Academic work
- Discipline: Marine biology
- Sub-discipline: Spongiology
- Institutions: Aix-Marseille University

= Nicole Boury-Esnault =

French researcher of marine sponges

Nicole Boury-Esnault is a retired French researcher of sponges, formerly at Centre d'Océanologie de Marseille, Aix-Marseille University.

== Research ==
In 1995, Nicole Boury-Esnault and Jean Vacelet discovered a species of carnivorous sponges of the genus Asbestopluma, during an exploration of a shallow cave in the Mediterranean. Caves can recapitulate the environment of the deep sea-bed due to the darkness and lack of nutrient, permitting the study of deep-sea-like regions in shallow areas of water.
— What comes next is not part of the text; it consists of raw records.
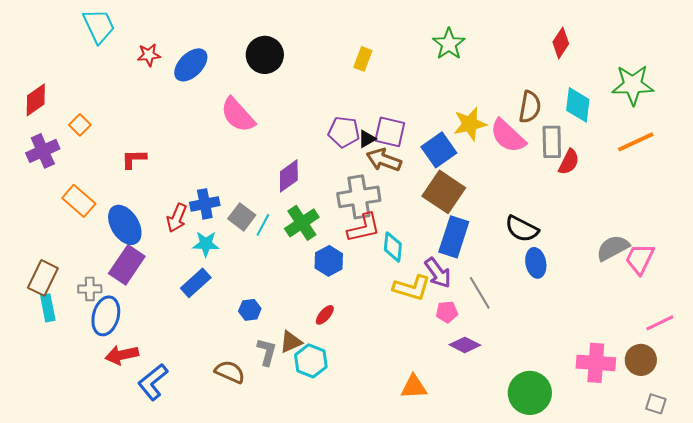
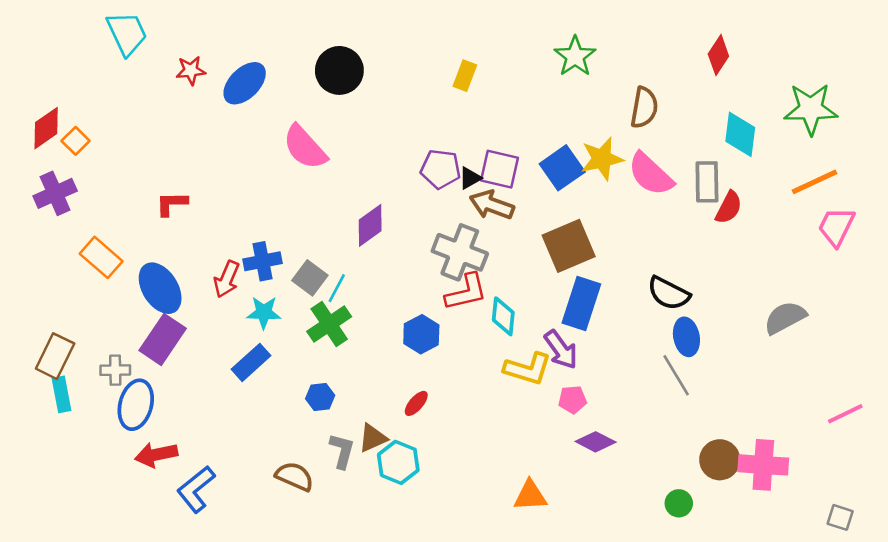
brown semicircle: (530, 107) -> (644, 108), moved
orange square: (80, 125) -> (76, 141), moved
blue square: (439, 150) -> (562, 168), moved
brown square: (444, 192) -> (569, 246), turned 33
gray cross: (359, 197) -> (460, 252), turned 30
green cross: (302, 223) -> (329, 324), moved
pink trapezoid: (640, 259) -> (836, 227), moved
gray line: (480, 293) -> (676, 375), moved
brown circle: (641, 360) -> (720, 460), moved
green circle: (530, 393) -> (679, 503), size x0.5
Carnivorous sponges, lacking the normal filter feeding apparatus, had been previously discovered during deep-sea trawls and presumed to be damaged since they did not have a known feeding mechanism. The discovery of members of the family in shallow water meant that they could be experimentally tested, which is when Boury-Esnault and Vacelet observed feeding on small crustaceans. Later they also reported on a member of the genus which used both carnivory and methanotrophy to survive in deep-sea expeditions of the Barbados trench.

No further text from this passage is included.